Speaking to Malachy Clerkin of The Irish Times, Paul O'Connell laid bare the challenges facing the Irish and British Lions in New Zealand. The schedule is absurd, with the first game kicking off three days after the squad landed in Auckland.
Another of the issues that they'll face, says O'Connell, is the partisan New Zealand media:
I remember being down in New Zealand in 2005 and there was an editor from a paper speaking on one of the rugby shows and he was saying he felt it was just as much his job to get at us as it was a New Zealand player’s job. And this is the editor of a newspaper!

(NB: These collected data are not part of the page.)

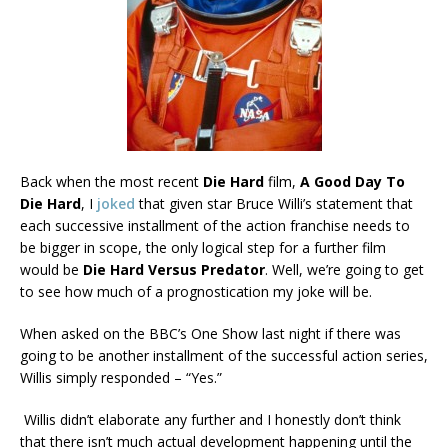
Back when the most recent
Die Hard
film,
A Good Day To
Die Hard
, I
joked
that given star Bruce Willi’s statement that
each successive installment of the action franchise needs to
be bigger in scope, the only logical step for a further film
would be
Die Hard Versus Predator
. Well, we’re going to get
to see how much of a prognostication my joke will be.
When asked on the BBC’s One Show last night if there was
going to be another installment of the successful action series,
Willis simply responded – “Yes.”
Willis didn’t elaborate any further and I honestly don’t think
that there isn’t much actual development happening until the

So that’s what you’re going into.
It's been less than 24 hours since the Lions arrived in New Zealand, but the sixteenth man among the fourth estate has come to the surface already.
On Stuff.co.nz, Mark Reason has attacked Gatland's selection for the first game against the Provincial Barbarians. Beneath the facade of concern for the Lions, the writer asserts that the first selection "is a shambles".

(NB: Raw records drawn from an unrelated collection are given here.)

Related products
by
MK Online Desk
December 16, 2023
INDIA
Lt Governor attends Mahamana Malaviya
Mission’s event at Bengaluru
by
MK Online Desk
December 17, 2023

Either Owen Farrell or Jonny Sexton needs to go up to coach Warren Gatland and plead for him to start his test backline together. The opening selection of the tour is a shambles. The only way it can make any sense is if Gatland intends to play Conor Murray, Owen Farrell and Robbie Henshaw together in the test matches and even then it is an opportunity missed.
The problem, to the writer, is that Gatland isn't giving his first-choice backline time to gel together. Johnny Sexton starts at ten with Owen Farrell on the bench. Greg Laidlaw is at nine, with Ben Te'o and Jonathan Joseph at centre.
Gatland addressed this at his first press conference in New Zealand, as he promised not to repeat Graham Henry's mistake in 2001:
Obviously the whole focus is on the test matches, but having been involved in 2013 and having spoken to people in the past... it's about giving everyone an opportunity and keeping harmony in the squad.
That's paramount for these guys at the moment. I know the guys who were involved with Graham Henry in 2001 - he lost half the team on day one because he went 'you guys over here, and you guys over there' and the players knew straight away, 'well, that's the test side and we're just making up the numbers'.
I think it's important that these guys are putting themselves in the shop window, that they've got a chance to prove themselves and with a little bit of luck they're in contention for the test.
Nonetheless, Reason believes that Gatland does not have the time to keep everyone happy:
But Gatland only has two more Saturdays after this one before the first test. He needs to start finding his combinations or the All Blacks will take his team apart.
He did not feel able to start the likes of Conor Murray because they had played in the Pro 12 final at the weekend and missed the Lions training camp. But surely this was the perfect opportunity at least to put his midfield together. Gatland is not going to fool anyone in New Zealand by keeping them hidden until the test match. Well, he might fool his own players who won't have a clue what each other are up to.
Expect it to get a lot harsher for Gatland, when he actually does something wrong.